Directives of the European Union on copyright and enforcement of intellectual property rights enables a
right holder to seek injunction against the online intermediaries who purportedly invigorate violation of
their intellectual property rights. Similar to the John Doe order granted in India in the case of Taj
Television case, the right holder can seek injunction against apprehended anonymous copyright infringers
using the intermediary platform. It is the only way through which the anonymous infringers could be
brought under one umbrella. The intermediaries are also granted safe harbours through the EU E-
Commerce Directive. As the name suggests Safe Harbours grants exemption to the intermediaries if it
plays a passive role in a transmission which leads to copyright infringement. Under Article 12 of this
directive, role played by the intermediary will be regarded as Mere Conduit if it has not (1) initiated the
transmission: (2) selected the recipient of the transmission: (3) selected or modified the information
contained in the transmission. The EU model is quite similar to the practice followed in India currently.
They seem to be cut from the same cloth.

THE WAY FORWARD

The Social Media aggrandizement the globe is witnessing right now is unprecedented. It is estimated that
around 3.6 billion people are currently active on various social media networks in the year 2020. In India,
the Right to Privacy has been read under Article 21 of the Constitution of India as a fundamental right in
the K. Puttuswamy case. For constricting the copyright infringements looming on various social media
intermediaries like Telegram, it is very pertinent to realize the fact that it is going to be a very daunting
and harrowing task for anyone to pin down the plentitude social media users for sharing copyright
protected contents on intermediaries. The most practical problems will be that of sniffing out the
anonymous users and then the concern of privacy of an individual.
The most expedient way forward is to go behind and knuckle down the intermediaries such as Telegram
who are in a way emboldening copyright infringements through their platforms.
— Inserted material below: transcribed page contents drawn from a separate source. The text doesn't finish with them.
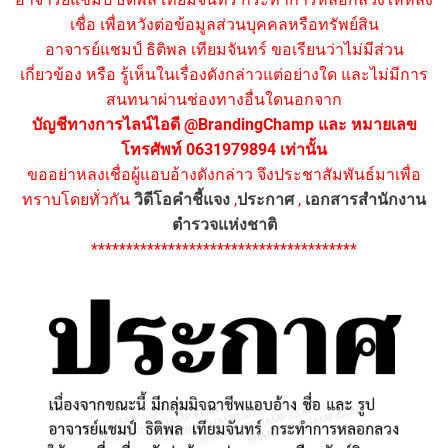
เชื่อ เพื่อหวังต่อข้อมูลส่วนบุคคลหรือทรัพย์สิน
อาจารย์แชมป์ ธิติพล เทียมจันทร์ ขอเรียนว่าไม่มีส่วน
เกี่ยวข้อง หรือ รู้เห็นในเรื่องดังกล่าวแต่อย่างใด และไม่มีการ
สนทนาผ่านช่องทางอื่นใดนอกจาก
บัญชีทางการไลน์ไอดี @BrandingChamp และ หมายเลข
โทรศัพท์ 0631979894 เท่านั้น
ขออย่าหลงเชื่อผู้แอบอ้างดังกล่าว จึงประชาสัมพันธ์มาเพื่อ
ทราบโดยทั่วกัน
วิดีโอคำชี้แจง
,
ประกาศ
,
เอกสารสำนักงาน
ตำรวจแห่งชาติ
**************************************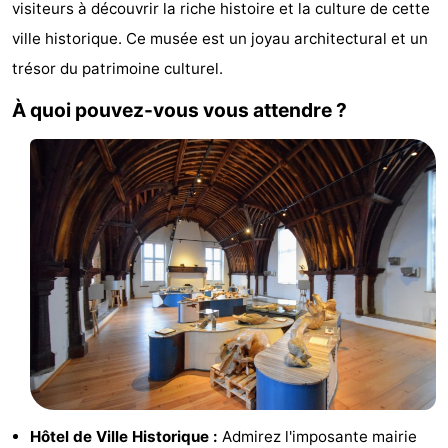
visiteurs à découvrir la riche histoire et la culture de cette
d'hôtes
Chaumières
ville historique. Ce musée est un joyau architectural et un
trésor du patrimoine culturel.
-
À quoi pouvez-vous vous attendre ?
Buitenheem
-
De
-
Oase
Duinoord
-
Ginsterveld
-
Julianahoeve
-
Livingstone
-
Port
-
Greve
Port
-
Hôtel de Ville Historique :
Admirez l'imposante mairie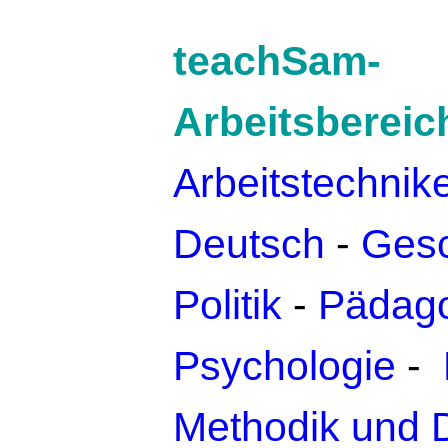
teachSam-
Arbeitsbereic
Arbeitstechnik
Deutsch
-
Gesc
Politik
-
Pädago
Psychologie
-
Methodik und 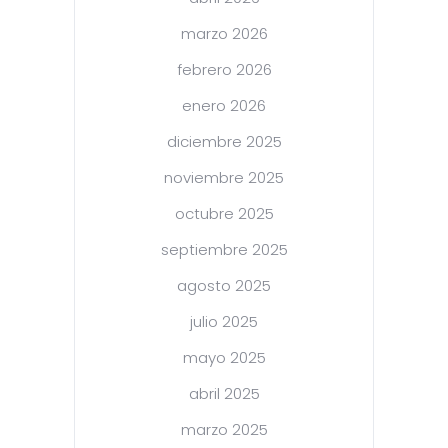
marzo 2026
febrero 2026
enero 2026
diciembre 2025
noviembre 2025
octubre 2025
septiembre 2025
agosto 2025
julio 2025
mayo 2025
abril 2025
marzo 2025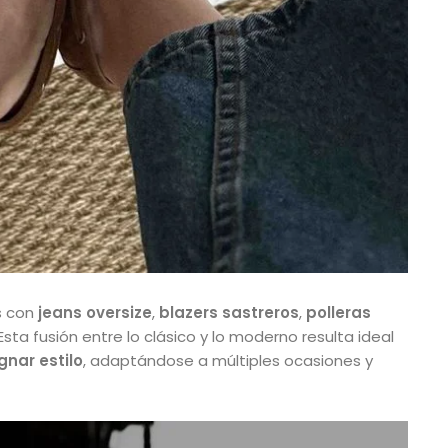
s con
jeans oversize
,
blazers sastreros
,
polleras
Esta fusión entre lo clásico y lo moderno resulta ideal
gnar estilo
, adaptándose a múltiples ocasiones y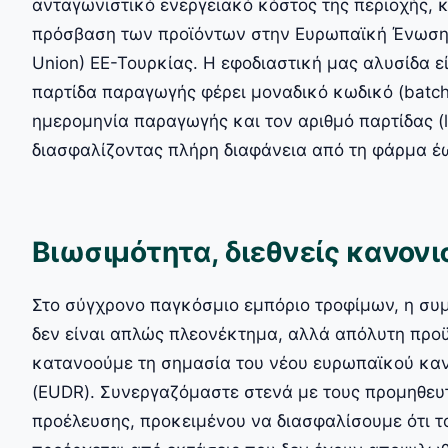
ανταγωνιστικό ενεργειακό κόστος της περιοχής, 
πρόσβαση των προϊόντων στην Ευρωπαϊκή Ένωση
Union) ΕΕ-Τουρκίας. Η εφοδιαστική μας αλυσίδα εί
παρτίδα παραγωγής φέρει μοναδικό κωδικό (batch
ημερομηνία παραγωγής και τον αριθμό παρτίδας (l
διασφαλίζοντας πλήρη διαφάνεια από τη φάρμα έ
Βιωσιμότητα, διεθνείς κανον
Στο σύγχρονο παγκόσμιο εμπόριο τροφίμων, η συ
δεν είναι απλώς πλεονέκτημα, αλλά απόλυτη προ
κατανοούμε τη σημασία του νέου ευρωπαϊκού κα
(EUDR). Συνεργαζόμαστε στενά με τους προμηθευ
προέλευσης, προκειμένου να διασφαλίσουμε ότι 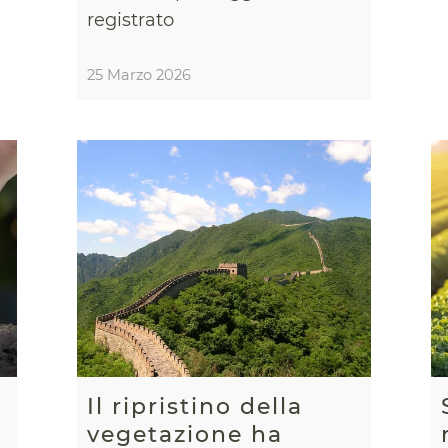
registrato
25 Marzo 2026
Il ripristino della
vegetazione ha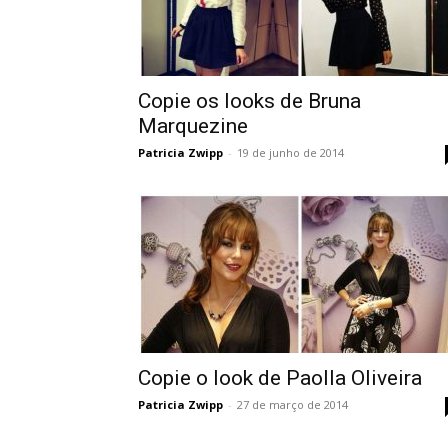
Copie os looks de Bruna
Marquezine
Patricia Zwipp
-
19 de junho de 2014
Copie o look de Paolla Oliveira
Patricia Zwipp
-
27 de março de 2014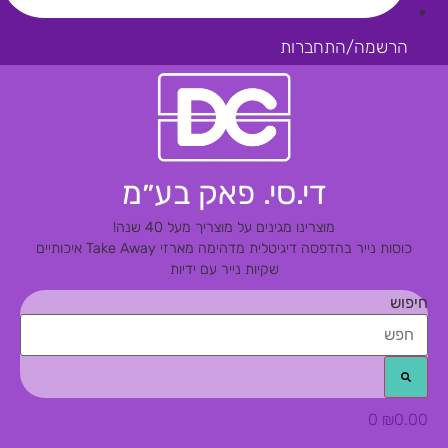
הרשמה/התחברות
די.סי. פאק בע״מ
מוצרינו מגינים על מוצריך מעל 40 שנה!
כוסות נייר בהדפסה דיגיטלית מדהימה
מארזי Take Away איכותיים
שקיות נייר עם ידיות
חיפוש
0
₪
0.00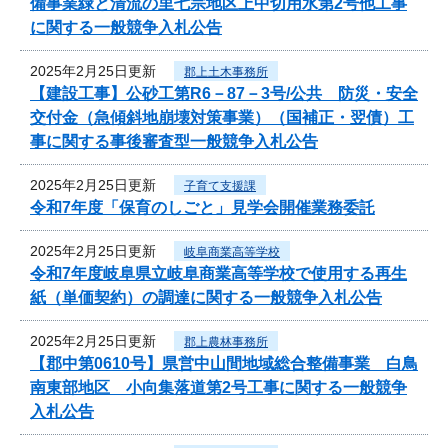
備事業緑と清流の里七宗地区上中切用水第2号他工事
に関する一般競争入札公告
2025年2月25日更新
郡上土木事務所
【建設工事】公砂工第R6－87－3号/公共 防災・安全
交付金（急傾斜地崩壊対策事業）（国補正・翌債）工
事に関する事後審査型一般競争入札公告
2025年2月25日更新
子育て支援課
令和7年度「保育のしごと」見学会開催業務委託
2025年2月25日更新
岐阜商業高等学校
令和7年度岐阜県立岐阜商業高等学校で使用する再生
紙（単価契約）の調達に関する一般競争入札公告
2025年2月25日更新
郡上農林事務所
【郡中第0610号】県営中山間地域総合整備事業 白鳥
南東部地区 小向集落道第2号工事に関する一般競争
入札公告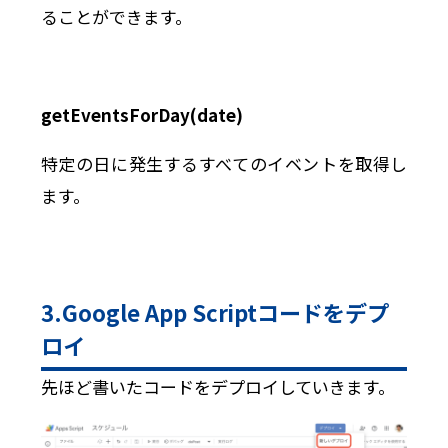
ることができます。
getEventsForDay(date)
特定の日に発生するすべてのイベントを取得し
ます。
3.Google App Scriptコードをデプ
ロイ
先ほど書いたコードをデプロイしていきます。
There should be a
compulsory introduction of a content filter which keeps a check on the activities being performed on the
platforms. If there is an absence of checks like introducing content filters then such an intermediary
should be held liable as to induce copyright infringements by applying the Doctrine of Inducement as
used in the United States. Application of the Doctrine of Contributory Infringement will help tightening
the screws on the intermediaries who are promoting themselves without having any kind of content filters
for reducing copyright infringements and gaining profits out of such usage. Thus, introduction of content
filters on various intermediary platforms (specifically Telegram) should be made a mandatory regulation.